“IWANNUƔEN”: Legend of the Forgotten Warriors of the Iron Gates
“IWANNUƔEN”: Legend of the Forgotten Warriors of the Iron Gates 11082 
In the Kabylie of the bibans, there once lived a people of brave and haughty warriors that historical sources retain as IWANNOUGHEN (IWANNUƔEN). As good and noble Kabyle, they give themselves this name which is literally translated as The "combatants".
They were a pagan people. This is, according to Mouloud Gaïd in the History of Bejaia and its Region (1977), one of the reasons for their deliberate omission. Yet their story is more than fascinating to know and tell. A people who believed more in the destiny of a man than in the destiny of a people, according to Gaïd.
This fierce people of fighters lived in the mountains that were once called TIGGURA N WUZZAL (iron gates), translated into Arabic by the French orientalists: the Biban (gates).
They were known as almond growers and as beekeepers. Ibn Khaldoun, in "the history of the Berbers", also spoke of the famous "HONEY of WANNOUGHA" which was sold in Bône and Vgayet. He also referred to this region being classified as rebel, refusing taxes from local Sultans.
History will remember that it was a fearsome people that we feared. The Kabyle saying of “Amokrane Awannoughe, The peace pact is broken” (Muqran Awannuɣ, Tarbuyt n Slam tluɣ) still hides a lot from us about this formidable warrior chief.

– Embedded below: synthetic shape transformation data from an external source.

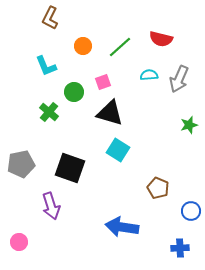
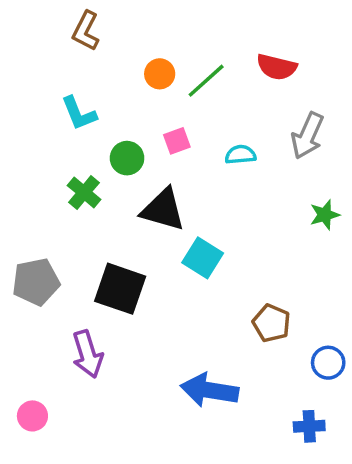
orange circle: (83, 46) -> (160, 74), moved
cyan semicircle: (149, 75) -> (240, 155), moved
black triangle: (110, 113) -> (163, 210), moved

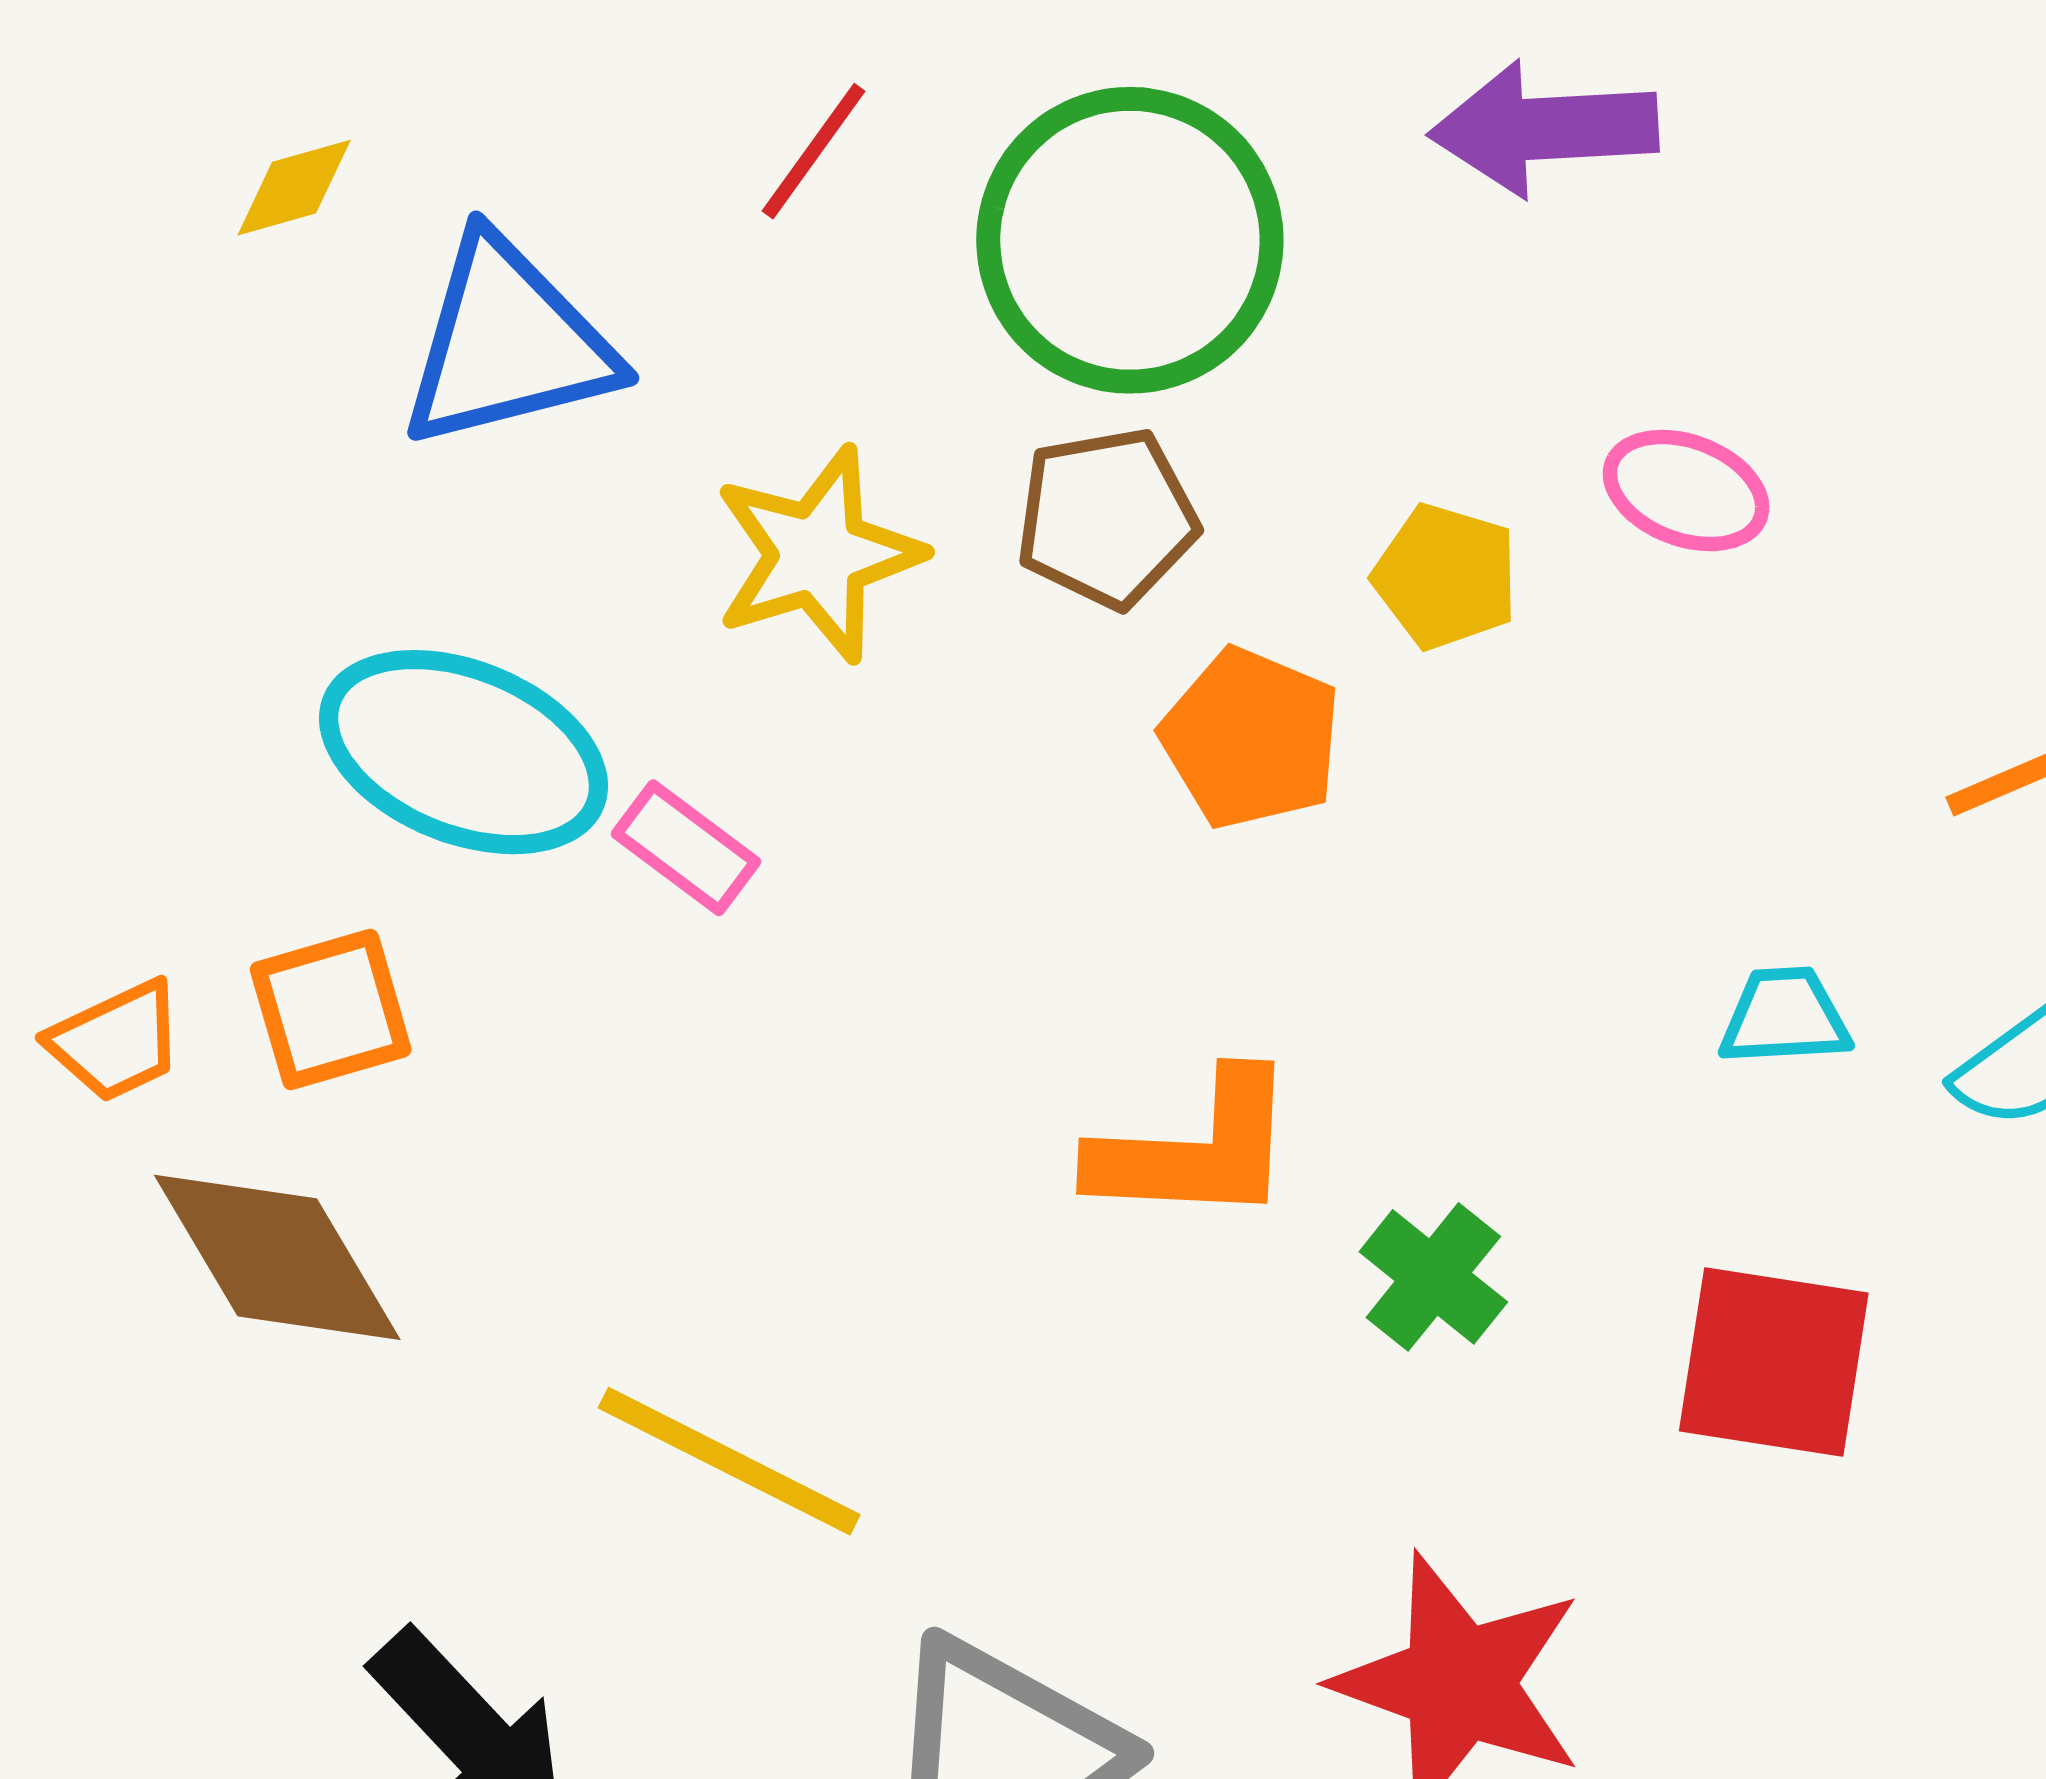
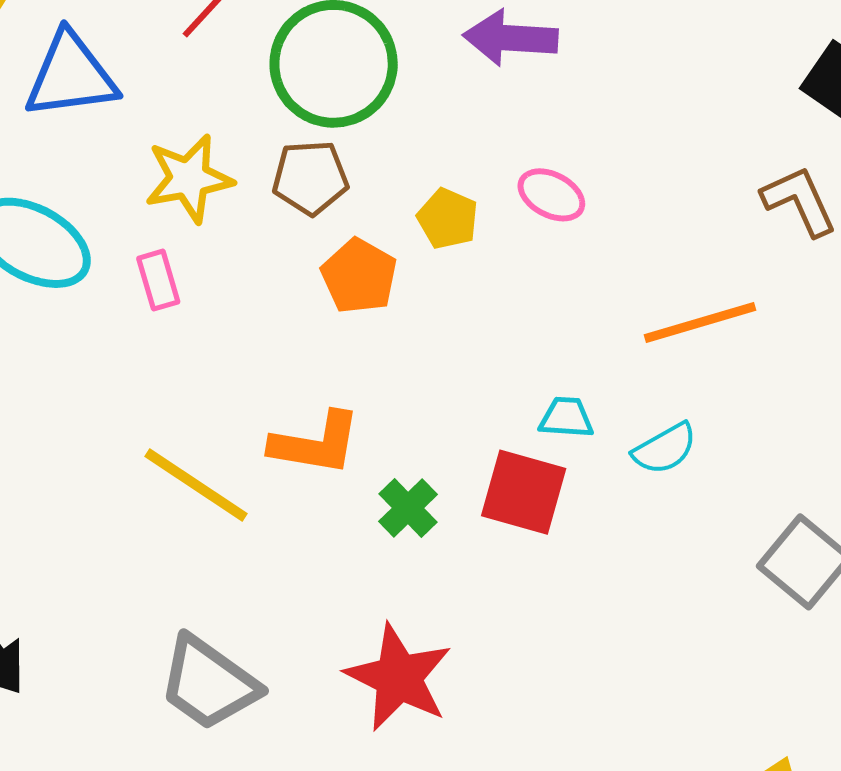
pink rectangle: (686, 848) -> (158, 280), moved, turned 30
red square: (1774, 1362) -> (524, 492), moved
yellow line: (729, 1461) -> (196, 485), moved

Another Kabyle saying remembers them as chauvinists and troublemakers. It is sometimes said when addressing a rambunctious child: "Awannuɣ bu Caquṛ, anida yedda d laɛṛuṛ" (wannoughe with his axe, where there are some troubles).
It is said of them that they considered the jackal to have a playful and noble spirit. They also wore jackal and fox tails around their waists as a tribute to this wise animal. When they met him early in the morning, this was seen as an auspicious sign! Also, their favorite musical instrument was the two-flute ivory bagpipe.
Until recently, we saw a group of men dressed in the skins of wild animals, and who came to our villages with bagpipes and pagan dances and acrobatics. They girded a fox's tail and spoke an ancient Kabyle. They came in the month of May, as if they wanted to remind us of a heavy historical detail. If a woman wants her newborn baby to survive, she goes out and dances with them. They were called "Ibuǧlimen n Wannuɣa", or Boudjelima.
The IWANNUƔEN disappeared with the coming of the Hammadite ancestors of the AT Abbas. We do not know if they were pacified (reconverted to Islam), chased away, or massacred. What is certain is that the territory known as TAGELDA N AT ƐEBBAS (KINGDOM OF THE AT ABBAS) was once that of the IWANNUƔEN.
Often, the history of a land and its people is largely concentrated on one particular period and not another. It is certainly not an innocuous practice to find a summary chapter on the ancient Saldae and ten chapters on the Muslim vgayet. So obvious to the point that when a scholarship is given to a history student specializing in the ancient file of Algeria (who, moreover, has learned neither Latin nor Greek nor Punic, too expensive say to themselves- they) one grants ten to a promotion of students in history which covers the Islamic period of this ground!